WHAT TO DO: Repeat the data word for word and skip the pictures.
*** DATA EXTRACT Section Begins ***
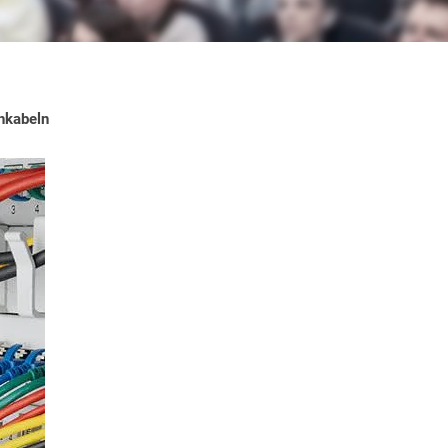
hkabeln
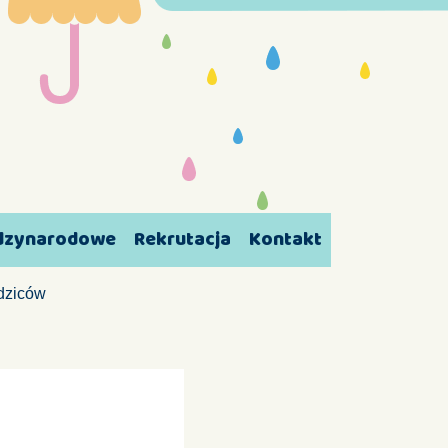
ędzynarodowe
Rekrutacja
Kontakt
odziców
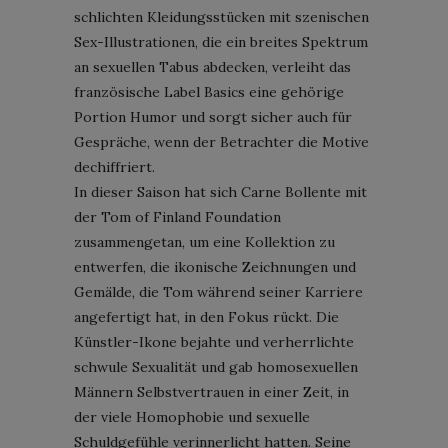
schlichten Kleidungsstücken mit szenischen
Sex-Illustrationen, die ein breites Spektrum
an sexuellen Tabus abdecken, verleiht das
französische Label Basics eine gehörige
Portion Humor und sorgt sicher auch für
Gespräche, wenn der Betrachter die Motive
dechiffriert.
In dieser Saison hat sich Carne Bollente mit
der Tom of Finland Foundation
zusammengetan, um eine Kollektion zu
entwerfen, die ikonische Zeichnungen und
Gemälde, die Tom während seiner Karriere
angefertigt hat, in den Fokus rückt. Die
Künstler-Ikone bejahte und verherrlichte
schwule Sexualität und gab homosexuellen
Männern Selbstvertrauen in einer Zeit, in
der viele Homophobie und sexuelle
Schuldgefühle verinnerlicht hatten. Seine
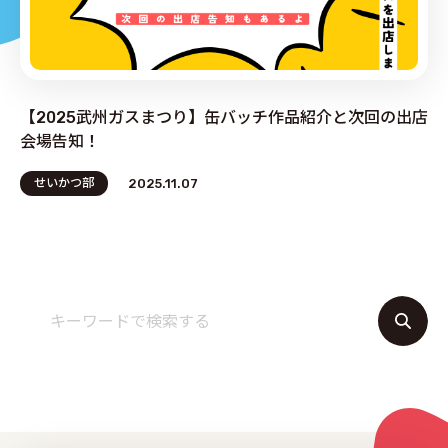
PRODUCE by ︎BG SERVICE
【2025武州ガスまつり】缶バッチ作品紹介と次回の出店
会場告知！
せいかつ部
2025.11.07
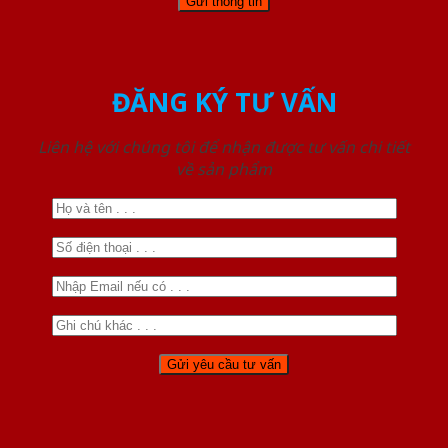
ĐĂNG KÝ TƯ VẤN
Liên hệ với chúng tôi để nhận được tư vấn chi tiết
về sản phẩm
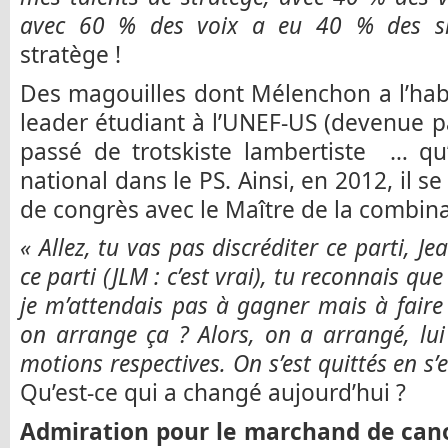
avec 60 % des voix a eu 40 % des si
stratège !
Des magouilles dont Mélenchon a l’hab
leader étudiant à l’UNEF-US (devenue pa
passé de trotskiste lambertiste … qu
national dans le PS. Ainsi, en 2012, il se
de congrès avec le Maître de la combina
« Allez, tu vas pas discréditer ce parti, Je
ce parti (JLM : c’est vrai), tu reconnais que
je m’attendais pas à gagner mais à faire
on arrange ça ? Alors, on a arrangé, lu
motions respectives. On s’est quittés en s’
Qu’est-ce qui a changé aujourd’hui ?
Admiration pour le marchand de cano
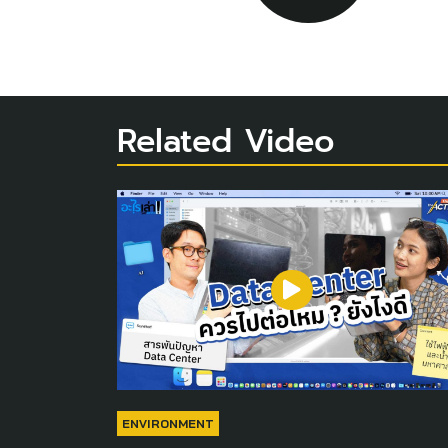
Related Video
ENVIRONMENT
*** DATA EXTRACT Section Ends ***
WRITTEN RESPONSE:
hkabeln
ędzynarodowe
Rekrutacja
Kontakt
odziców
schlichten Kleidungsstücken mit szenischen
Sex-Illustrationen, die ein breites Spektrum
an sexuellen Tabus abdecken, verleiht das
französische Label Basics eine gehörige
Portion Humor und sorgt sicher auch für
Gespräche, wenn der Betrachter die Motive
dechiffriert.
In dieser Saison hat sich Carne Bollente mit
der Tom of Finland Foundation
zusammengetan, um eine Kollektion zu
entwerfen, die ikonische Zeichnungen und
Gemälde, die Tom während seiner Karriere
angefertigt hat, in den Fokus rückt. Die
Künstler-Ikone bejahte und verherrlichte
schwule Sexualität und gab homosexuellen
Männern Selbstvertrauen in einer Zeit, in
der viele Homophobie und sexuelle
Schuldgefühle verinnerlicht hatten. Seine
PRODUCE by ︎BG SERVICE
【2025武州ガスまつり】缶バッチ作品紹介と次回の出店
会場告知！
せいかつ部
2025.11.07
ĐĂNG KÝ TƯ VẤN
Liên hệ với chúng tôi để nhận được tư vấn chi tiết
về sản phẩm
avec 60 % des voix a eu 40 % des si
stratège !
Des magouilles dont Mélenchon a l’hab
leader étudiant à l’UNEF-US (devenue pa
passé de trotskiste lambertiste … qu
national dans le PS. Ainsi, en 2012, il se
de congrès avec le Maître de la combina
« Allez, tu vas pas discréditer ce parti, Je
ce parti (JLM : c’est vrai), tu reconnais que
je m’attendais pas à gagner mais à faire
on arrange ça ? Alors, on a arrangé, lu
motions respectives. On s’est quittés en s’
Qu’est-ce qui a changé aujourd’hui ?
Admiration pour le marchand de cano
Related Video
ENVIRONMENT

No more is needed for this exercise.